Com a chacina na quarta (14) de oito pessoas seguida do suicídio dos dois agressores na Escola Estadual Raul Brasil, em Suzano, a burguesia se apressa em usar a comoção popular como pretexto para retirar direitos da população. O governador almofadinha João Doria Jr. (PSDB) já fala em alocar policiais militares em cada uma das escolas da rede pública, o discurso pela militarização do ensino ganha novo fôlego, recrudesce a campanha pelo desarmamento com apoio da esquerda pequeno burguesa e o senador fascista Flávio Bolsonaro (PSL/RJ) já fala mesmo em redução da maioridade penal – já que o atirador tinha 17 anos.
Em que pese a gravidade dos fatos e a barbaridade das cenas veiculadas na televisão e na internet, cumpre denunciar, preliminarmente, que a maneira como a imprensa burguesa conduz a cobertura dos fatos tem um só objetivo: amplificar o terror, o medo, o desejo de vingança da população. Chacinas ocorrem diariamente em casas, lojas, bares e restaurantes diariamente nas comunidades de todas as grandes cidades brasileiras – a maioria executada por policiais, jagunços e milicianos, sem que sejam tratadas de modo a promover tal comoção. A exploração da ação de franco-atiradores na realidade é um recurso clássico para a difusão do medo dentro da cultura norte-americana, e é sintomático que em tempos de golpe imperialista tais casos voltem a ocorrer. Mas o medo nunca foi bom conselheiro. Os “remédios” propostos pelos golpistas tendem a agravar o problema.
Como praticamente todas as experiências de policiamento dito “comunitário” mostram – a exemplo das UPPs defendidas por Marcelo Freixo (Psol) , a presença ostensiva de policiais em qualquer comunidade provoca o aumento da violência a longo prazo. Agentes de repressão fomentam a repressão, e esta fomenta a violência. Verdadeiras lideranças dessas comunidades se opõem veementemente à política das UPPs, como era o caso da vereadora Marielle Franco, do próprio Psol, originária do Complexo da Maré, no Rio de Janeiro, cujo assassinato por policiais completa um ano agora.
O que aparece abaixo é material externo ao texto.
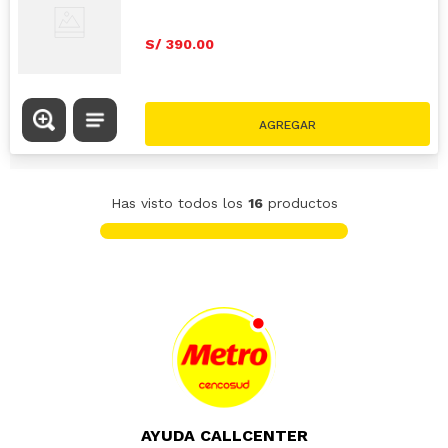
S/
390
.
00
Has visto todos los
16
productos
AYUDA CALLCENTER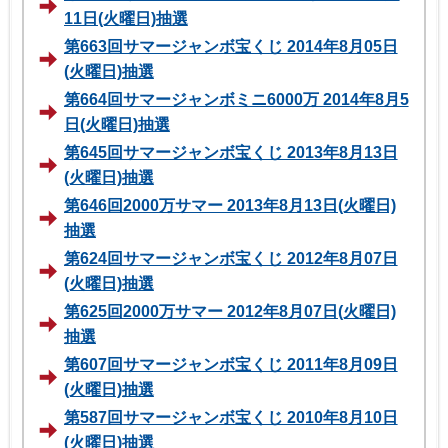
11日(火曜日)抽選
第663回サマージャンボ宝くじ 2014年8月05日
(火曜日)抽選
第664回サマージャンボミニ6000万 2014年8月5
日(火曜日)抽選
第645回サマージャンボ宝くじ 2013年8月13日
(火曜日)抽選
第646回2000万サマー 2013年8月13日(火曜日)
抽選
第624回サマージャンボ宝くじ 2012年8月07日
(火曜日)抽選
第625回2000万サマー 2012年8月07日(火曜日)
抽選
第607回サマージャンボ宝くじ 2011年8月09日
(火曜日)抽選
第587回サマージャンボ宝くじ 2010年8月10日
(火曜日)抽選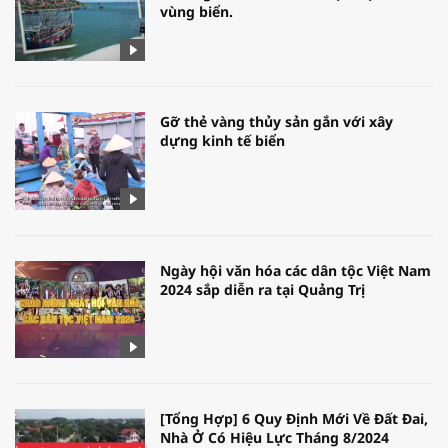
vùng biển.
Gỡ thẻ vàng thủy sản gắn với xây
dựng kinh tế biển
Ngày hội văn hóa các dân tộc Việt Nam
2024 sắp diễn ra tại Quảng Trị
[Tổng Hợp] 6 Quy Định Mới Về Đất Đai,
Nhà Ở Có Hiệu Lực Tháng 8/2024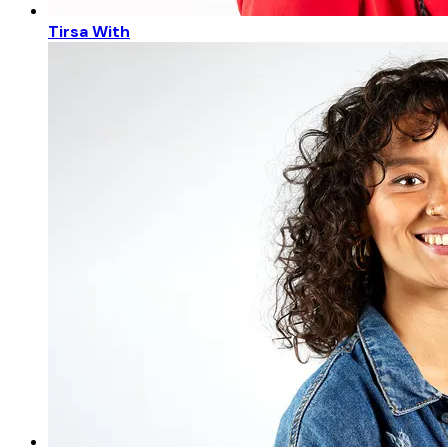
Tirsa With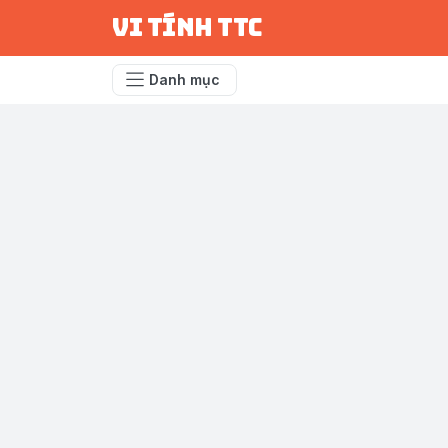
vi tính ttc
Danh mục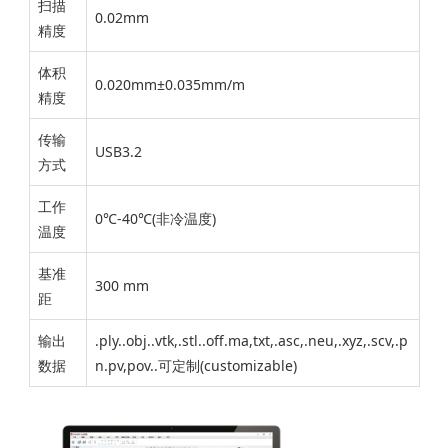
扫描
0.02mm
精度
体积
0.020mm±0.035mm/m
精度
传输
USB3.2
方式
工作
0℃-40℃(非冷温度)
温度
基准
300 mm
距
输出
.ply..obj..vtk,.stl..off.ma,txt,.asc,.neu,.xyz,.scv,.p
数据
n.pv,pov..可定制(customizable)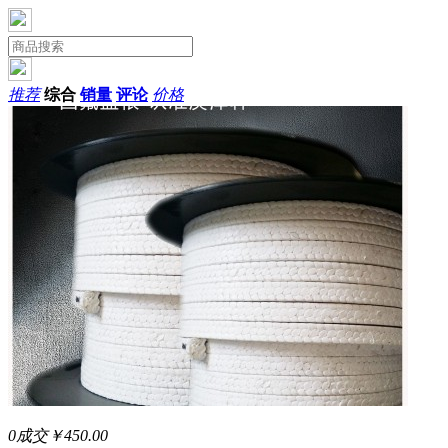
推荐
综合
销量
评论
价格
0成交
￥450.00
Com as escolas, não será diferente.
O policiamento ostensivo ou, pior ainda, a militarização do ensino proposta em diversos Estados – como no Distrito Federal – não tem outra finalidade que anular o potencial que as escolas têm de constituírem centros comunitários, onde estudantes, professores, servidores e pais se reúnem para se organizar e se mobilizar contra os arbítrios da burguesia. Tal vocação é natural, por assim dizer, devido à distribuição territorial e à permeabilidade dessas estruturas, além da tradicional combatividade do movimento estudantil e das categorias de professores e de servidores públicos.
Como já analisado diversas vezes neste diário, por influência externa, a discussão sobre o armamento no Brasil ocorre com sinais trocados. A esquerda parlamentar, fomentadora do debate, promoveu a campanha do desarmamento no governo Lula a partir de pressão de agentes imperialistas. Inicialmente tal política era evidentemente uma concessão num governo de conciliação de classes. Afinal, é a burguesia, com medo do proletariado, que sempre fomentou o desarmamento da população. O caráter pequeno-burguês de nossa esquerda porém, com medo da revolta do proletariado, levou-a tomar para si a causa à semelhança da política do Partido Democrata norte-americano. O proletariado sempre foi a favor do armamento, para ter o direito de organizar sua autodefesa contra as forças de repressão a serviço da burguesia.
A extrema-direita representada por Bolsonaro quer armar não a classe trabalhadora, mas sim os jagunços e milícias ligados às forças de repressão. Seu discurso armamentista é mera demagogia. É o que demonstra a inefetividade real das medidas até aqui levadas a cabo por Bolsonaro nesse sentido, como o decreto promulgado em janeiro, bem como o caráter restrito da “liberação da posse de armas” das propostas já apresentadas. Bolsonaro não quer armar a população, mas sim seus carrascos.
Nessa mesma linha, quanto mais amplos os setores passíveis de repressão, tanto melhor para a burguesia. Se o Estatuto da Criança e do Adolescente amplia os direitos dos adolescentes, porque não – num contexto de golpe – revogá-los? A redução da maioridade penal nada mais é que um movimento nesse sentido, visando a jogar no mercado de trabalho o quanto antes os adolescentes, privando-os de ter alimentação e educação garantidos pelo Estado. Acresce que aumenta-se o contingente de desalentados e desempregados no mercado, reduzindo o preço geral da mão-de-obra. Por fim, potencialmente, a já gigantesca população carcerária brasileira ganharia novo e significativo contingente – sobretudo a partir das políticas repressivas da ditadura que se aprofunda após o golpe.
Na realidade, a escalada da criminalidade e o suicídio nada mais são que uma consequência da brutal desigualdade social promovida pelo capitalismo, que empurra as pessoas para condições de vida sub-humanas, próprias da escravidão de classe promovida pela burguesia com a classe trabalhadora. Refugiadas em tugúrios sem saneamento, sem saúde pública, sem escola, distantes de seu local de trabalho, assassinadas pela polícia diariamente.
Qual a perspectiva de vida de nossa juventude trabalhadora quando é socialmente oprimida e instada a resolver seus problemas individualmente? Com o aprofundamento do golpe, a intensificação da repressão, a visão do futuro torna-se cada vez mais sombria.